Our friend came to visit in the night, as evidenced by several small beak-tip-sized holes in the tent and gear, he's no longer around in the morning anymore. We set off, up over a small pass and back down into the Snag Burn. The kea nest is predictably empty. We stop at Snag Burn Hut for lunch, it's very well stocked which is good, we had actually planned on being back at the 'challenger' for lunch. After lunch, Lydia strides off ahead to get a few things done and not miss the evening catch session. Veronika and I take it a little more leisurely, and are rewarded by the most spectacular swimming hole! Unfortunately, I didn't get any photos though. Thus refreshed we charge up the hill, stopping to have a quick but not successful hunt for another nest. On the way down a few days ago, we had spotted a kea with a transmitter on in that location and it would have been good to find her nest. We arrive at the hut not too long after Lydia returns from higher up on the range and recapture an adult male initially named by my friend Max some years prior. He tries to bite me, but having suffered a severe kea bite at the lakeside camp a few days ago I'm having none of it! (I still have the scar from that one.)
The weather is starting to turn on us so we are going to have to think about getting out of the mountains before our two weeks are up.
View of Miller Peak

View from the saddle above camp back over to Miller Peak and the basin where our base hut it

Miller Biv in evening light

Miller Biv in the beautiful evening light

View of the Snag Burn valley

Looking back at the saddle of where we came from 

Murchison Mountains

Wonderful evening light

The problem with Miller Biv also known as the 'Challenger' is that it sits in an area on many tarns, and in fact, a tarn has actually formed beneath it. Making it somewhat of a damp place to be, so I endeavoured to drain it.
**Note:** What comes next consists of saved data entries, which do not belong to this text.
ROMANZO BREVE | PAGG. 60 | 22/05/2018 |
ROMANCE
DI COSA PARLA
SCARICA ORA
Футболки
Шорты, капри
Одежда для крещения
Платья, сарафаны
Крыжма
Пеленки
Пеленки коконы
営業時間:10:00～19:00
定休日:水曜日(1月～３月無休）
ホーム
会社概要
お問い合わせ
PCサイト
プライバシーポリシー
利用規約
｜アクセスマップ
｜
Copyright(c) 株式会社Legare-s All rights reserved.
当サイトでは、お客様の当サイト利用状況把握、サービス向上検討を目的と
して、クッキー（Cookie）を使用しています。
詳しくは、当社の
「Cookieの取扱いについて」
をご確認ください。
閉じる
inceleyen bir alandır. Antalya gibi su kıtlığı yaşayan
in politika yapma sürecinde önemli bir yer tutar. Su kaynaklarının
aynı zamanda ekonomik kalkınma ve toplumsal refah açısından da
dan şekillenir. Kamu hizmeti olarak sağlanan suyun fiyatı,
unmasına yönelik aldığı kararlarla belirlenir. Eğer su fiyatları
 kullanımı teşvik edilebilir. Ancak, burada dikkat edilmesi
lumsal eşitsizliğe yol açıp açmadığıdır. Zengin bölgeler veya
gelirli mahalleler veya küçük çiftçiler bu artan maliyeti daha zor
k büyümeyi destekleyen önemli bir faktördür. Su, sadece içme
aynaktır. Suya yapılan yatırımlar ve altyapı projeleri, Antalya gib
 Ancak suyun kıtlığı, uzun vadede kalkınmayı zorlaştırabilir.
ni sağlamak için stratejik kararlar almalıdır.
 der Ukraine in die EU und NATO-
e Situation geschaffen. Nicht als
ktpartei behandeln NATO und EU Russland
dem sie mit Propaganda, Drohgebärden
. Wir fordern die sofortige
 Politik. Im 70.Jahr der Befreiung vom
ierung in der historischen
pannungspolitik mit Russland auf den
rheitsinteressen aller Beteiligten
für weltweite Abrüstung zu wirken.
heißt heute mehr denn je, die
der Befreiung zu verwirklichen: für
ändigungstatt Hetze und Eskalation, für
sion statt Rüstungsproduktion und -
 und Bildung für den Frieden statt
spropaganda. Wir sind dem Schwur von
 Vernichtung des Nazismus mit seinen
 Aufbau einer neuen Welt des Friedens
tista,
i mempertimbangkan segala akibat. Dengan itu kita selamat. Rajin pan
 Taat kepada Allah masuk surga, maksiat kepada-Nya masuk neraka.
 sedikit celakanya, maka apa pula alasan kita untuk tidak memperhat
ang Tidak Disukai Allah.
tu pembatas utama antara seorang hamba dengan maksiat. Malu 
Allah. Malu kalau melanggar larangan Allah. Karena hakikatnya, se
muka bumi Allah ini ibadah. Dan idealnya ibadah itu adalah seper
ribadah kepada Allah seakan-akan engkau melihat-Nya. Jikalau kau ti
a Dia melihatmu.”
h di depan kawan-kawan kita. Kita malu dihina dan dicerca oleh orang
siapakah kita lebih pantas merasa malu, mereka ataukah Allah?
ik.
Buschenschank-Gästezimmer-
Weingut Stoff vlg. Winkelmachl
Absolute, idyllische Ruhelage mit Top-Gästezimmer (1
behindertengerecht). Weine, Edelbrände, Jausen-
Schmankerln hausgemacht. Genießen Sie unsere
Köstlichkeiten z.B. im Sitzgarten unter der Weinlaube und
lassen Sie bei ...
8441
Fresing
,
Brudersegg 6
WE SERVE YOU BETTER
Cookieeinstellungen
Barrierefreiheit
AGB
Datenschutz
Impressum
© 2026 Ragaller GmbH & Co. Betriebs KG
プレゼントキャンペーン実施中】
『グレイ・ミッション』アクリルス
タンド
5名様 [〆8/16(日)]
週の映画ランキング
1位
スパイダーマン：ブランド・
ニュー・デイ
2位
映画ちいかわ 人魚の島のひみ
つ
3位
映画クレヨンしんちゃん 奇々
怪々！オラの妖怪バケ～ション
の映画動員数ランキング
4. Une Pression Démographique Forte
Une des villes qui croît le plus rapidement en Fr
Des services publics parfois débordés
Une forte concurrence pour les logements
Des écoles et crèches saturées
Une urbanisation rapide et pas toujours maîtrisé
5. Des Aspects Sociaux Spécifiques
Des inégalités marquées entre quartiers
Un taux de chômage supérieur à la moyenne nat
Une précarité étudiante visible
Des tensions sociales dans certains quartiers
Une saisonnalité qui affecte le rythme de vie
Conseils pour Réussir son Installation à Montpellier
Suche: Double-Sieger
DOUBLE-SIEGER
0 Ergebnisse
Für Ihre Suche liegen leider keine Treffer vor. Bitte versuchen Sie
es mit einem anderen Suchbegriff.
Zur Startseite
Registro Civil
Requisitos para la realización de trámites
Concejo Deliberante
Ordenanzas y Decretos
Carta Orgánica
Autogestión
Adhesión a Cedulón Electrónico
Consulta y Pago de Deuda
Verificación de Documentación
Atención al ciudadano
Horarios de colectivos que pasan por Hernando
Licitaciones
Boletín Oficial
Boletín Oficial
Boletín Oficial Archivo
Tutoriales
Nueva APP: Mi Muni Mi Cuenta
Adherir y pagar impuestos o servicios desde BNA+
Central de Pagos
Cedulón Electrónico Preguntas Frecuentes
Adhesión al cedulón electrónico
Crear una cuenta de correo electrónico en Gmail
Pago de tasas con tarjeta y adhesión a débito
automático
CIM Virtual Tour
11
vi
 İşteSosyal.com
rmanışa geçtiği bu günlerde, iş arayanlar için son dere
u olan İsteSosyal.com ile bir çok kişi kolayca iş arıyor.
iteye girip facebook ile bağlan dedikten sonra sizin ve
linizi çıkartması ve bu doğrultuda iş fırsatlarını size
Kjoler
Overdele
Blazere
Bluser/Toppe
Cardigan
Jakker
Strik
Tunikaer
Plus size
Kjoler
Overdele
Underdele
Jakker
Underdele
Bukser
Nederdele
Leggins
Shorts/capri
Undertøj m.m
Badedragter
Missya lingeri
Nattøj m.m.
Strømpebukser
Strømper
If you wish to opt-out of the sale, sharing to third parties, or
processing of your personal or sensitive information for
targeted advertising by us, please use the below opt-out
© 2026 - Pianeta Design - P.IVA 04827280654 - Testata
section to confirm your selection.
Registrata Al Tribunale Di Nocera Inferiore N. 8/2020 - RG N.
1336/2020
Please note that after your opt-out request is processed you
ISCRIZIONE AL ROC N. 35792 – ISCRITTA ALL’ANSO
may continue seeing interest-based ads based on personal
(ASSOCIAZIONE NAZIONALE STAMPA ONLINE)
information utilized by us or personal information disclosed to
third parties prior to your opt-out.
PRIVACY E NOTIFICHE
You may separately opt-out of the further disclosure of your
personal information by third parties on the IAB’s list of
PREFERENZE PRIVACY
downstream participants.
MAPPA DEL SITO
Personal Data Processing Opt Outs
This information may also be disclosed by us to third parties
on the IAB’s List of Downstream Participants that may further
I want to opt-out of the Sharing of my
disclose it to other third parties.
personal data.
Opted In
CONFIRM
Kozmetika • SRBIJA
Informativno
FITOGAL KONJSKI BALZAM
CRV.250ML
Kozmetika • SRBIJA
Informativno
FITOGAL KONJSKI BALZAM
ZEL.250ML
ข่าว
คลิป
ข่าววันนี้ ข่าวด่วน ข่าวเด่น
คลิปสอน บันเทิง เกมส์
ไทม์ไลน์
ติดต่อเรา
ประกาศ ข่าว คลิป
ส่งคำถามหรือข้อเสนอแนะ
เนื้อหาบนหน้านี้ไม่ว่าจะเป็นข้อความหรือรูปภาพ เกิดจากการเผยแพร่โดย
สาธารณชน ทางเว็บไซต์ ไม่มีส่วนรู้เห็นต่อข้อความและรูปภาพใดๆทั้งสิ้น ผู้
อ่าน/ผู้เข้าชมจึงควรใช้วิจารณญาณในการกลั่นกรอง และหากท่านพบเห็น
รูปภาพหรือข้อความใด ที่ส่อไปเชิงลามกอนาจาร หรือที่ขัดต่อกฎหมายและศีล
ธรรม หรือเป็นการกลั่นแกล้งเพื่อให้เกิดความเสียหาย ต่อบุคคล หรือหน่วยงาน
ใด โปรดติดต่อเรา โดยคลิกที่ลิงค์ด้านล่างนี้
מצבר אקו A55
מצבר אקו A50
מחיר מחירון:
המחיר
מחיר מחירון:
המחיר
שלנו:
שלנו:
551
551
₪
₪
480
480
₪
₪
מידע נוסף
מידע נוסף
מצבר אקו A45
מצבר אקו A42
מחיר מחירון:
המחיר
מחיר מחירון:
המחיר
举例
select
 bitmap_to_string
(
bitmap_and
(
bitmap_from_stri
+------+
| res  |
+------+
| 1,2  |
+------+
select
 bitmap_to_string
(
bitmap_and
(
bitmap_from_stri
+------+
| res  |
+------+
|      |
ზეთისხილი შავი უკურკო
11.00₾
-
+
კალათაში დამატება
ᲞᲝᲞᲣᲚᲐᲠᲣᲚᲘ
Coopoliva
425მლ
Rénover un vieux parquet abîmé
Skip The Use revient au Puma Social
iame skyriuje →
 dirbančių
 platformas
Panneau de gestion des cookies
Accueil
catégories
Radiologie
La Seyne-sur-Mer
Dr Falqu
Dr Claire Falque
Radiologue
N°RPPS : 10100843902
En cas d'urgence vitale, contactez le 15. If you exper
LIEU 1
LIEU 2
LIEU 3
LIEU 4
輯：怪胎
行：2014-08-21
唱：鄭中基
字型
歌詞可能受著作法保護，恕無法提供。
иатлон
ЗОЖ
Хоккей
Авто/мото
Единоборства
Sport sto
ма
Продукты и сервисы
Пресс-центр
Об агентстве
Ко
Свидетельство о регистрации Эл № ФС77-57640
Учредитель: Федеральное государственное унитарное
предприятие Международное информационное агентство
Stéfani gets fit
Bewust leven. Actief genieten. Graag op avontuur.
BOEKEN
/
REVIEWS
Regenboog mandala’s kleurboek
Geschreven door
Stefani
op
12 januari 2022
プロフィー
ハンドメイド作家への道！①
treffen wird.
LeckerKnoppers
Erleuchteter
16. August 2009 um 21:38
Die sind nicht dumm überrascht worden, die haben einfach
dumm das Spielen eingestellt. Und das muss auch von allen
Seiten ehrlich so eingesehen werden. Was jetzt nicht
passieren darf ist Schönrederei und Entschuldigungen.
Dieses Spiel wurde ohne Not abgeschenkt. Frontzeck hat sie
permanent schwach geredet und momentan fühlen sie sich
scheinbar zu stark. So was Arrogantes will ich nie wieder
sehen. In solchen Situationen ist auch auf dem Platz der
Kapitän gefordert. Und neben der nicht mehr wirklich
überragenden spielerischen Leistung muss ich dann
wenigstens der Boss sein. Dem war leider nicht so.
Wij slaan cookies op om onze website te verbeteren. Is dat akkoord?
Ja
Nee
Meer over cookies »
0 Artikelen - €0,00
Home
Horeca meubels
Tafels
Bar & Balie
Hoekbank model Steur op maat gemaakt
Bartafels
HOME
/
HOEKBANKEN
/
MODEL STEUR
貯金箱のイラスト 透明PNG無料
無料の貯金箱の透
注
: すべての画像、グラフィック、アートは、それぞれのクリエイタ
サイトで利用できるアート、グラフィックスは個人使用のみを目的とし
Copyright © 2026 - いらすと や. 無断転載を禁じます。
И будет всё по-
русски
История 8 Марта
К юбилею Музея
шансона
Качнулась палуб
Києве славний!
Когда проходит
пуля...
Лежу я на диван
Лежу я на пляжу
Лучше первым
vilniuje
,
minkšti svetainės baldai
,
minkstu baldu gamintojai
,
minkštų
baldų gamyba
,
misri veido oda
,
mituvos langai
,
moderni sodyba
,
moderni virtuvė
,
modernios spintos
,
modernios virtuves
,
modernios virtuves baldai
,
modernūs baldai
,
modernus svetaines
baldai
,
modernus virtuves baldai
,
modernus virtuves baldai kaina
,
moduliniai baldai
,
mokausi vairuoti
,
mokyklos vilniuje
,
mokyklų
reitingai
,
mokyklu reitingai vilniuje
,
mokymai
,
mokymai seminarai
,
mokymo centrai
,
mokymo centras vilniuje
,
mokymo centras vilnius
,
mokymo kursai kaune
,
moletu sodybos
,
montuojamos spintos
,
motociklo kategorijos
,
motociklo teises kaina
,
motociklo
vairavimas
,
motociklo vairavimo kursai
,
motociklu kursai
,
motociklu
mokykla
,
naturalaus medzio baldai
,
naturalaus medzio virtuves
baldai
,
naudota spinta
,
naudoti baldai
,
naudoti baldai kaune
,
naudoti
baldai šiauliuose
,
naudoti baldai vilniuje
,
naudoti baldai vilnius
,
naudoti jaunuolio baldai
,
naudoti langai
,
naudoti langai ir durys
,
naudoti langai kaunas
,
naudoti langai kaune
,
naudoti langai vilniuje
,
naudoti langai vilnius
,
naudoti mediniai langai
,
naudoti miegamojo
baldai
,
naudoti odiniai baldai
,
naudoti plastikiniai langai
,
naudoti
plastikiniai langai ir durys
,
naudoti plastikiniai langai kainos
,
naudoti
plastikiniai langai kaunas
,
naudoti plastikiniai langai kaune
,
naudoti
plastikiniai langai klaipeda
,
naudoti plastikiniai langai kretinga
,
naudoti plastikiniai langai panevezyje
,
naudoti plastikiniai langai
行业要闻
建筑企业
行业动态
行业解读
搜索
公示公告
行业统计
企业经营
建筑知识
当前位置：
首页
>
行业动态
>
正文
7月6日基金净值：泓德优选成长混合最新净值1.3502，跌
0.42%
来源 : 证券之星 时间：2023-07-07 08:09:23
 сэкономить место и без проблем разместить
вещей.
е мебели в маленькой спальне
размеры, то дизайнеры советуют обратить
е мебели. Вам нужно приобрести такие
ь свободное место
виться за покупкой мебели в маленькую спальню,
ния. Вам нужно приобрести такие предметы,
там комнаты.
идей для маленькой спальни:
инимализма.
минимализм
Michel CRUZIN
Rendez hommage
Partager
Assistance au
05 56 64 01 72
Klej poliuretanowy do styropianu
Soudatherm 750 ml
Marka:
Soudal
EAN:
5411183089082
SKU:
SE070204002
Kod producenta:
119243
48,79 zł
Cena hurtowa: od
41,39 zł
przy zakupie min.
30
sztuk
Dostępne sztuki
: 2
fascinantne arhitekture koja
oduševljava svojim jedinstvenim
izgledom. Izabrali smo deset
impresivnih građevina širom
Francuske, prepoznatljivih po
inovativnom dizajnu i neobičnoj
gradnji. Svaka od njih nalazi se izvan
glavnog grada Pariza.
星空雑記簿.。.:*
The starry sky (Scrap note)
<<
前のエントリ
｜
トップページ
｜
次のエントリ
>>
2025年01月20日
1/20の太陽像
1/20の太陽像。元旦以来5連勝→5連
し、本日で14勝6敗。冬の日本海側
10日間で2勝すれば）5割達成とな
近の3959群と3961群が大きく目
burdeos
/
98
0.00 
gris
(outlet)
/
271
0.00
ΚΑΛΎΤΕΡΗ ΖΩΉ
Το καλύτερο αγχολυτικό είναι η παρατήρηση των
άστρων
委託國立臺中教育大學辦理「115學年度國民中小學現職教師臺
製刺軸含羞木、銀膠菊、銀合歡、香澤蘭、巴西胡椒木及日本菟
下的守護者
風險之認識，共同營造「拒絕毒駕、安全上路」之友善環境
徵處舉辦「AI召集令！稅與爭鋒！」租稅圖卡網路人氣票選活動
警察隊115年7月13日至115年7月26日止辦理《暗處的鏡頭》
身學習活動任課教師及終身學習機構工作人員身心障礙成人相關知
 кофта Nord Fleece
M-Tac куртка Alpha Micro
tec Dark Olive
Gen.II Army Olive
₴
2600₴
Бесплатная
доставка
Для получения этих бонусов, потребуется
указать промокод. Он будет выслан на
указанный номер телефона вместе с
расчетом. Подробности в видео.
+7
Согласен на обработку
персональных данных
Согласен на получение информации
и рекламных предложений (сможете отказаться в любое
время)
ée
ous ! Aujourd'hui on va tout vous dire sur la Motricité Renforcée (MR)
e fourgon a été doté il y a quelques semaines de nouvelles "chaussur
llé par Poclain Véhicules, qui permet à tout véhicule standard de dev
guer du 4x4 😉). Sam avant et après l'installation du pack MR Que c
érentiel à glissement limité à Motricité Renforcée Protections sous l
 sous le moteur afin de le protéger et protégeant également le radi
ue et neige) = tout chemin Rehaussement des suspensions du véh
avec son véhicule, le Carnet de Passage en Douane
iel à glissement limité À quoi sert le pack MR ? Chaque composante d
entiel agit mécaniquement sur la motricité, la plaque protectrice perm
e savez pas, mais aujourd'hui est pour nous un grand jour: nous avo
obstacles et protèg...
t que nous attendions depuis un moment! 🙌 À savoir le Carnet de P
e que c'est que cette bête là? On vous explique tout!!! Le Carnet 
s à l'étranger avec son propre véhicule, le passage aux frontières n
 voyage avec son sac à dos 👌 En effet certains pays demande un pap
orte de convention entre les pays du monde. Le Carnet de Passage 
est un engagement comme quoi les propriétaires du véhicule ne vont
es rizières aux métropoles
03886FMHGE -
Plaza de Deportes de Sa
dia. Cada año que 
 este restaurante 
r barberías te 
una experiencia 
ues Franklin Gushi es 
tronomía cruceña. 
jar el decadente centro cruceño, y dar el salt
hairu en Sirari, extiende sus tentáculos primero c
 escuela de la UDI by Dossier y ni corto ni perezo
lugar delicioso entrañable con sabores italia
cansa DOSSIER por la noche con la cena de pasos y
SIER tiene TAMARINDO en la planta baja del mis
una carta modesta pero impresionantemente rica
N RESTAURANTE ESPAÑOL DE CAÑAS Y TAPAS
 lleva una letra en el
This was actually a project initially started by a friend of mine several years prior, so step one was to dig out his old channel. The problem with that though was that the tarn in front of the hut was only marginally lower and it was then a long way to dig a channel to drain over the lip of the hill. With this task completed, I still wasn't happy with the state of the puddle under the hut. I realised that the tarn behind the hut was also a problem as it was continuous through the swampy ground to the under-hut tarn. Upon closer inspection, this was actually the main problem and it appeared that a previous attempt had also been made to drain this tarn and by extension the puddle under the hut. So I dug out this channel also, with much great success. Under the hut dry, at least until the next rain (so tomorrow), I went back to other activities. Although I had run out of green wool for the knitting project I'd bought with me. So maybe it was just as well we were flying out the next day.
Tarn in tussock

The offending tarn in front of the hut

Challenger Hut

See I'm not making it up it is called the 'Challenger'

Mt Cook Lily

Tired-looking Mt Cook Lily

Ominous looking clouds

Interesting cloud formations - or just ones that indicate a shift in the weather

Sunset Murchison mountains

Sunset is always better when the weather is changing

Sunset in the Murchison mountains

Loving the cloud-bow at sunset

Interesting cloud features at sunset

I love clouds

We flew out of the mountains. Successful kea catching trip over. I'm hooked and can't wait to go along on the next one!